Должно быть, Фрося – ниспосланное ему свыше спасение, думал он, проводя дни в полубреду. Вечерами его навещал Самойлович и делился новостями и городскими сплетнями.
– Говорят, Иду пригласил в свою балетную труппу сам Дягилев, – доверительно сообщил он Оленину. – Ей дали роль Зобеиды. Они ставят «Шехерезаду», чтобы повезти спектакль во Францию. Я слышал, во время репетиций Ида так вдохновляет участников, что мнимая оргия вот-вот разрешится настоящей. Одалиски и рабы чуть ли не совокупляются, подстегиваемые эротическими флюидами мадам Рубинштейн. Эта женщина – прожорлива, как языческая богиня Любви. Смотришь – и чувствуешь, как она заглатывает тебя с потрохами… а ты счастлив быть жертвой и содрогаешься в любовной агонии на ее дьявольском алтаре…

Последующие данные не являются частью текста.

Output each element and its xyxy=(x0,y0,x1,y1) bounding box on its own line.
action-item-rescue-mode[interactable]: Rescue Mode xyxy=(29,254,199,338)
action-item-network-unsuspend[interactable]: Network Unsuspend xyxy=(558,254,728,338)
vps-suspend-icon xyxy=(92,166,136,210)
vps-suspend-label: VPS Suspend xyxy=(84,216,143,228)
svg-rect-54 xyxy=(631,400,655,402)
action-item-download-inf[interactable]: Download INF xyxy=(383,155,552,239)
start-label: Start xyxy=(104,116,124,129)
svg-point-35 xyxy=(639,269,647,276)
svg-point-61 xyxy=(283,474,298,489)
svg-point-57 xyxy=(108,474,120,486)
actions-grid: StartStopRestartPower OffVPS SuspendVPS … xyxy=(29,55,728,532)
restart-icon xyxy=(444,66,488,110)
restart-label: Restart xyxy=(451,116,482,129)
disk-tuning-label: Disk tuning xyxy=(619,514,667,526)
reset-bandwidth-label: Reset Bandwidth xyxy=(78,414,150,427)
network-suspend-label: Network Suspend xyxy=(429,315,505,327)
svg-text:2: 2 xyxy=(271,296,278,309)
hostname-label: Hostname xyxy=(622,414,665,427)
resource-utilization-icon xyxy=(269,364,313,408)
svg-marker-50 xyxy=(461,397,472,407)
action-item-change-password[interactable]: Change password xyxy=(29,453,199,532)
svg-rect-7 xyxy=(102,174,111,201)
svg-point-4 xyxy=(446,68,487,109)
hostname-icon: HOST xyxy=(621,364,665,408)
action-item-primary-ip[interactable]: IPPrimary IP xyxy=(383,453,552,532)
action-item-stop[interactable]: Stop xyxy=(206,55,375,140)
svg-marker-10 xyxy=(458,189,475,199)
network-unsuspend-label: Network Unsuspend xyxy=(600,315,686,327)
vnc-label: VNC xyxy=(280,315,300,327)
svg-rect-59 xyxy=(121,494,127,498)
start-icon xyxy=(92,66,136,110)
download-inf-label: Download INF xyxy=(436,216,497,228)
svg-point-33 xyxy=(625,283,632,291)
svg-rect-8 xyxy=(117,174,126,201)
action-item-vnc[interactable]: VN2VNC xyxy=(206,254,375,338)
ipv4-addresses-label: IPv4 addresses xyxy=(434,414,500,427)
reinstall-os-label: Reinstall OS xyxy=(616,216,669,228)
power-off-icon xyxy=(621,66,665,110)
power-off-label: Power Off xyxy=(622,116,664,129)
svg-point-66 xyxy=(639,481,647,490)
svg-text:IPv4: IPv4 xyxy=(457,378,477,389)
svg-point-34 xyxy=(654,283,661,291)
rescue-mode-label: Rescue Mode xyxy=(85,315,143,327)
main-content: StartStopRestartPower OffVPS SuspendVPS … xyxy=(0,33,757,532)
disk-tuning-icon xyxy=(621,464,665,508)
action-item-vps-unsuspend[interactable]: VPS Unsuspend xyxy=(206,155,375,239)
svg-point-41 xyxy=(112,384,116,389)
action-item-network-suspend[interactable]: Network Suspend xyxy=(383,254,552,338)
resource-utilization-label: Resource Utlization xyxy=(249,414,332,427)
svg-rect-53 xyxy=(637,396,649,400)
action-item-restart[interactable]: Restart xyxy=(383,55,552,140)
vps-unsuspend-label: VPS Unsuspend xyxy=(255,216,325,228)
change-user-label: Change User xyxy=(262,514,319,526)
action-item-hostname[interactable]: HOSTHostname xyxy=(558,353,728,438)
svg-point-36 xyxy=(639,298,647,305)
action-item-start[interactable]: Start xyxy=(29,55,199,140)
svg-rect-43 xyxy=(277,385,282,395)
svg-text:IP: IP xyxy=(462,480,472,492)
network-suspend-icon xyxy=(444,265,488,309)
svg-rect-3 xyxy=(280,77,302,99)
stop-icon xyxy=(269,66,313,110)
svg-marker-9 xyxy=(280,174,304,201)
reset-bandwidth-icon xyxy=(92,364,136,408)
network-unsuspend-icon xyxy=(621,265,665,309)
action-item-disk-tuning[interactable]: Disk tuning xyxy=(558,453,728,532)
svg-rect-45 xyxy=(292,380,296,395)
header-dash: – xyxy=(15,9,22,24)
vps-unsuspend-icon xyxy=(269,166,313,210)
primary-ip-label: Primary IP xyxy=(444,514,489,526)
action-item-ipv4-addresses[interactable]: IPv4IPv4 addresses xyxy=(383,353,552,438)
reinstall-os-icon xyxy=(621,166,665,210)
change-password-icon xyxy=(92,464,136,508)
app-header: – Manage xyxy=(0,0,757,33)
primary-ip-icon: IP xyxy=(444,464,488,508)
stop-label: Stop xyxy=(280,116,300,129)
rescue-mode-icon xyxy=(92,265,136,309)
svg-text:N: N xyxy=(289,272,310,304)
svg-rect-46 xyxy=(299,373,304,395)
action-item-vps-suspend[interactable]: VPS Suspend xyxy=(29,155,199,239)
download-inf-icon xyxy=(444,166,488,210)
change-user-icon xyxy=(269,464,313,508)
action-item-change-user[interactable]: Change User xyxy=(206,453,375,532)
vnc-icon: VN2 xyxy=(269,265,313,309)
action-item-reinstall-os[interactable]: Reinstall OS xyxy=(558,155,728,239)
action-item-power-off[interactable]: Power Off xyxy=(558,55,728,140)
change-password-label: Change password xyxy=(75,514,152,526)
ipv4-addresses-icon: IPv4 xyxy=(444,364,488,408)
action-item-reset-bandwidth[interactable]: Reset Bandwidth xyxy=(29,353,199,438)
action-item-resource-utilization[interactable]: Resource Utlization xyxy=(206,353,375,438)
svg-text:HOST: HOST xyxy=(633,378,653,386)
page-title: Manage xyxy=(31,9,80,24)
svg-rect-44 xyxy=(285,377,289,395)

Самойлович хохотал, довольный произведенным впечатлением. Оленин же задыхался, молча кусал губы и отводил глаза. Боялся выдать свое отчаяние. Неужели Ида уедет в Париж? Бросит Петербург, светское общество, которое рукоплескало ей и охотно перемывало кости… будет блистать на парижской сцене…
«Я поеду за ней, – решился граф. – Поеду, чего бы мне это ни стоило! Черт с ними, с деньгами. Раздобуду где-нибудь. Опять заложу имение. Или сяду играть. Самойлович же выигрывает. Почему бы и мне не попытать счастья?»

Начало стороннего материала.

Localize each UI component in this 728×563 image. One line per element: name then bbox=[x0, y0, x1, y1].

В тот же вечер он застал Фросю в бельевой. Та усердно гладила платья хозяйки, когда в дверь заглянул Оленин. В каморке пахло углями и распаренной тканью.
– Ой, напугали, ваше сиятельство… – зарделась служанка.
– У меня к тебе дело. Нужно примерить пару вещей…
– Каких?
– Иди за мной, Ефросинья, – строго распорядился граф.
Горничная отставила в сторону утюг и послушно последовала за ним. Оленин привел ее в кабинет и указал на шаровары и тюрбан с пером.
– Вот наряд для домашнего спектакля. Мне нужно проверить, как сидит. По размеру ли сшили? Примерь-ка…
– Дак это ж… бесовская одежа! – всплеснула руками девушка. – Не буду я…
Она заупрямилась, граф принялся ее уламывать:
– Ты с хозяином не спорь, не то уволю и другую найму. Нынче прислугу многие рассчитывают. Вместо тебя любая согласится за такое жалованье пустяк какой-нибудь услужить. Разве я что-то особенное прошу? Просто примерить театральный костюм…
Фрося сдалась не сразу. Граф сунул ей в кармашек фартука две ассигнации, после чего она выдавила:
– Ладно, барин… только вы отвернитесь… или выйдите…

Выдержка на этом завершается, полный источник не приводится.